Menu

Ekspansi Uni Eropa akan Menelan Biaya Sebesar 250 Miliar Euro

Amastya 4 Oct 2023, 20:47
Bendera Uni Eropa /Twitter
Bendera Uni Eropa /Twitter

RIAU24.COM - Perhitungan internal telah menunjukkan bahwa memperluas Uni Eropa (UE) untuk memasukkan sembilan negara termasuk Ukraina akan menelan biaya anggota yang ada lebih dari 256 miliar euro (USD 268), lapor Financial Times.

Ini berarti bahwa ekspansi UE akan mengubah banyak negara yang mendapatkan manfaat finansial bersih dari UE akan berubah menjadi kontributor bersih.

Angka-angka telah diungkapkan saat pertemuan Komunitas Politik Eropa semakin dekat. Lima puluh satu pemimpin Eropa akan berkumpul di Granada di Spanyol.

Para pemimpin akan membahas tentang nasib sembilan negara yang akan bergabung dengan Uni Eropa.

"Semua negara anggota harus membayar lebih dan menerima lebih sedikit dari anggaran UE; banyak negara anggota yang saat ini menjadi penerima bersih akan menjadi kontributor bersih," kata makalah oleh sekretariat dewan Uni Eropa, seperti dilansir Financial Times.

Surat kabar itu dilaporkan mengatakan bahwa jika Ukraina termasuk dalam Uni Eropa, itu akan memenuhi syarat untuk menerima 186 euro selama tujuh tahun.

Ini akan menjadi tambahan dari perkiraan yang lebih rendah dari jumlah yang dibutuhkan untuk merekonstruksi Ukraina. Jumlah ini dipatok pada 400 miliar euro.

The Guardian mengutip seorang diplomat Uni Eropa yang tidak disebutkan namanya yang mengatakan bahwa ia menentang proses keanggotaan bertahap ke blok tersebut.

"Keanggotaan adalah keanggotaan. Berhenti total," katanya.

The Guardian mengutip diplomat lain yang mengatakan bahwa anggaran blok tersebut kemungkinan akan menjadi satu-satunya subjek yang paling diperdebatkan yang perlu diselesaikan pada tahun 2027. Pada saat itu, siklus keuangan berikutnya akan dimulai.

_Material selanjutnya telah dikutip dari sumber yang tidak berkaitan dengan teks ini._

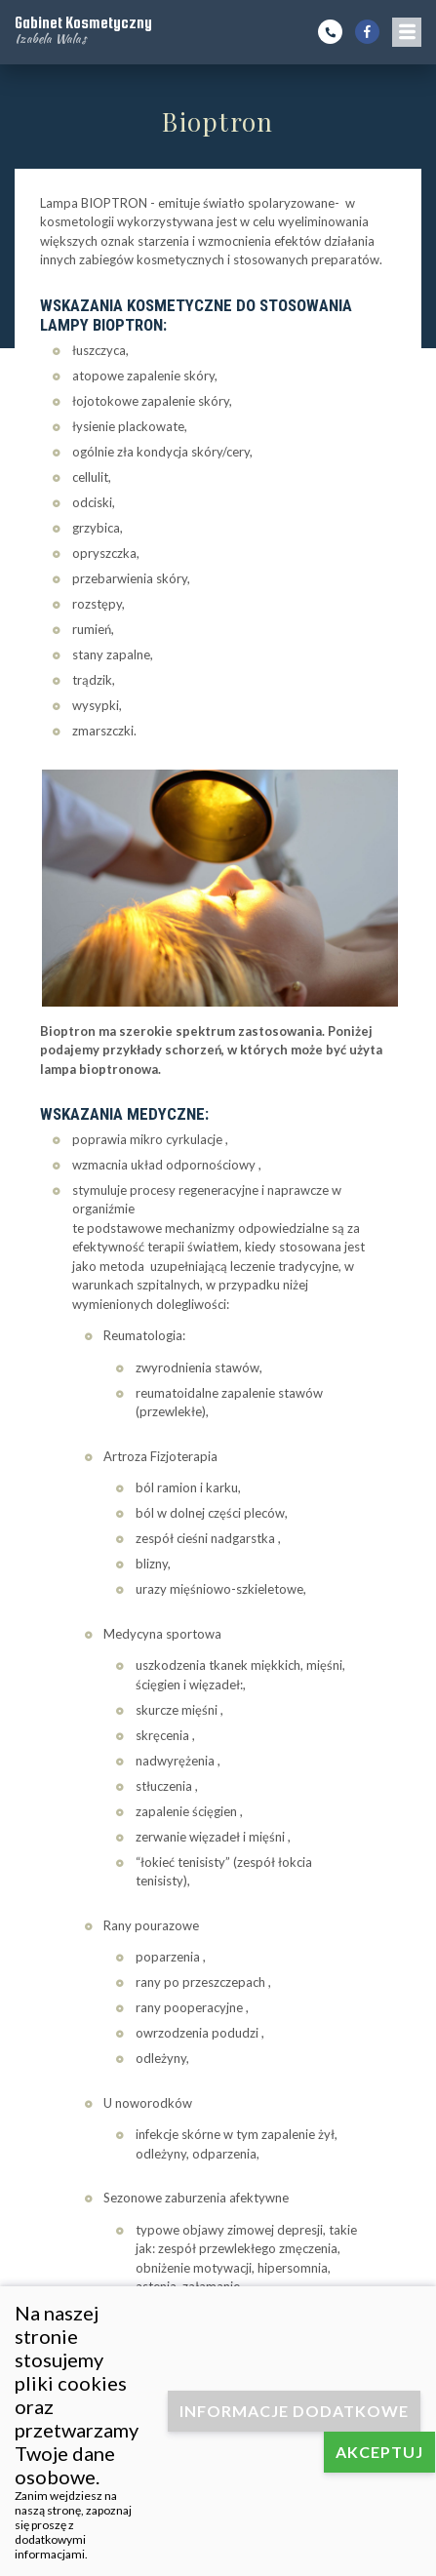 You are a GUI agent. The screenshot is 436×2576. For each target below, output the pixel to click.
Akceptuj (379, 2451)
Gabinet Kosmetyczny (83, 29)
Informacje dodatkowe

Dokumen yang bocor dilaporkan memperkirakan bahwa anggaran Uni Eropa akan meningkat sebesar 21 persen dan mencapai angka 1,47 triliun jika kesembilan negara bergabung.

Jumlah yang dihabiskan untuk pertanian juga akan berubah. Ukraina akan berhak atas 95 miliar euro selama tujuh tahun. Negara anggota saat ini harus mempertimbangkan hal ini.

Dana yang disebut dana kohesi, yang menawarkan bantuan moneter untuk pembangunan infrastruktur di negara-negara kurang berkembang, juga akan merasakan panas setelah ekspansi Uni Eropa.

Karena formula keuangan berdiri sekarang, negara-negara seperti Estonia, Slovenia, Siprus, Malta, Lithuania dan Republik Ceko tidak akan memenuhi syarat untuk dana tersebut.